From: Elizaphanian (elizaphanian@tiscali.co.uk)
Date: Sun Feb 16 2003 - 18:38:31 GMT
Hi David,
> DMB says:
>... the law of the jungle is much more oppressive and that social values
make us
> free. There are many more choices even in a regimented civilization than
> there are in the wilderness. Pirsig says cops and soldiers have always
been
> around to make sure we don't have to live in the wilderness. (I like the
> ancient penalty of exile. If you can't be civilized, they put you back
into
> the jungle.)You get the idea. But this in only part of the necessity of
the
> social level. It shapes us in every way. Its what makes us human, more
than
> animals. Its what allows us to think and talk, gives us our desires and
> conceptual categories, ideas of rights and wrong. Its most of what we are.
> Its as necessary as the body.
I was more looking at the 'cops and soldiers' bit, but your further comments
are suggestive. Are all those latter elements ("Its what allows us to think
and talk, gives us our desires and conceptual categories, ideas of rights
and wrong") products of fertilisation from the intellectual level, or are
they intrinsic to the social?
> DMB says:
> But laws that
> try to control offensive or subversive ideas strike are out of bounds.

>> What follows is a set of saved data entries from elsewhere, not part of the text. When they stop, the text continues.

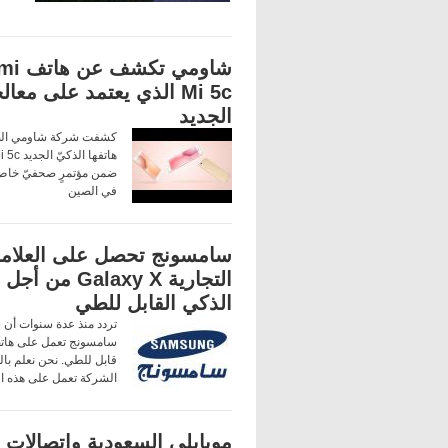
شاومي تك
Mi 5c الذي يعتمد على معال
الجديد
كشفت شركة شاومي الص
هاتفها الذ
ضمن مؤتمرٍ صحفيّ خاص
في الصين
سامسونج تحصل على العلام
التجارية Galaxy X من
الذكي القابل للطي
تردد منذ عدة سنوات أن
سامسونج تعمل على هات
قابل للطي. نحن نعلم بال
الشركة تعمل على هذه ال
موبايلي السعودية واتصالات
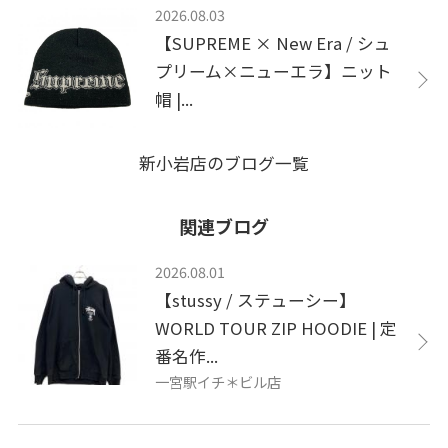
2026.08.03
【SUPREME × New Era / シュ
プリーム×ニューエラ】ニット
帽 |...
新小岩店のブログ一覧
関連ブログ
2026.08.01
【stussy / ステューシー】
WORLD TOUR ZIP HOODIE | 定
番名作...
一宮駅イチ＊ビル店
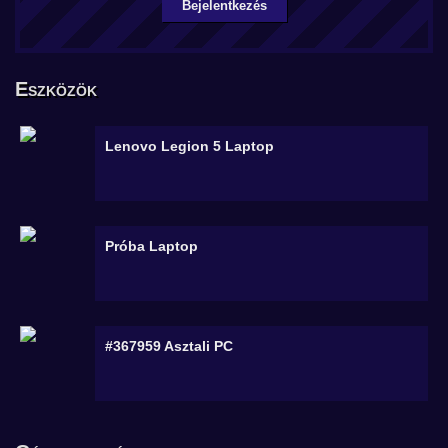
Bejelentkezés
Eszközök
Lenovo Legion 5
Laptop
Próba
Laptop
#367959
Asztali PC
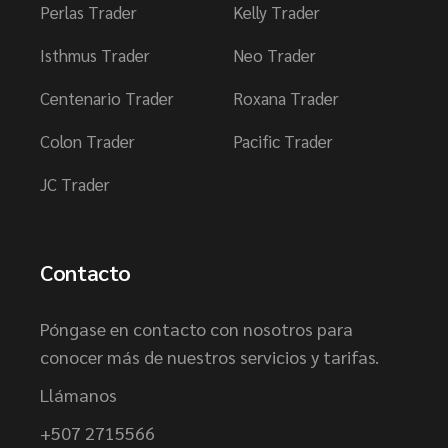
Perlas Trader
Kelly Trader
Isthmus Trader
Neo Trader
Centenario Trader
Roxana Trader
Colon Trader
Pacific Trader
JC Trader
Contacto
Póngase en contacto con nosotros para
conocer más de nuestros servicios y tarifas.
Llámanos
+507 2715566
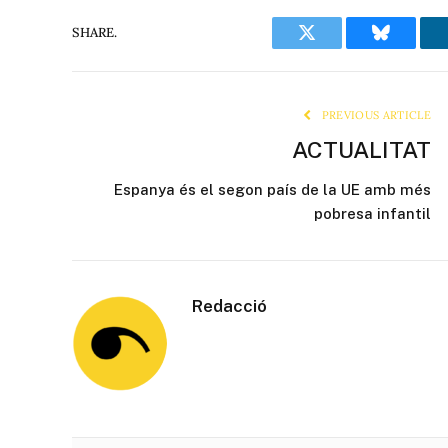
SHARE.
Twitter
Bluesky
PREVIOUS ARTICLE
ACTUALITAT
Espanya és el segon país de la UE amb més
pobresa infantil
Redacció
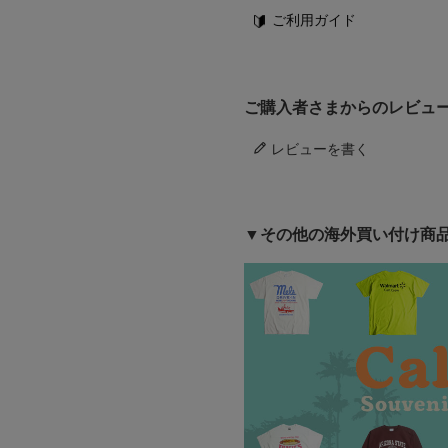
ご利用ガイド
ご購入者さまからのレビュ
レビューを書く
▼その他の海外買い付け商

> Instead we write laws to insure that we minimizes society's traditional
> retraints on intellectual freedom. Thus the seperation of church and
state...
> You could say
> the giant get very angry at certain kinds of "independent" thinkers,
> especially the ones that criticize the giant.
Could you explain the way in which the separation of church and state does
not rule out *some* categories of intellectual endeavour (eg theocratic
arguments)? I guess you would say that such arguments were by definition
non-intellectual, but that seems to be begging the question.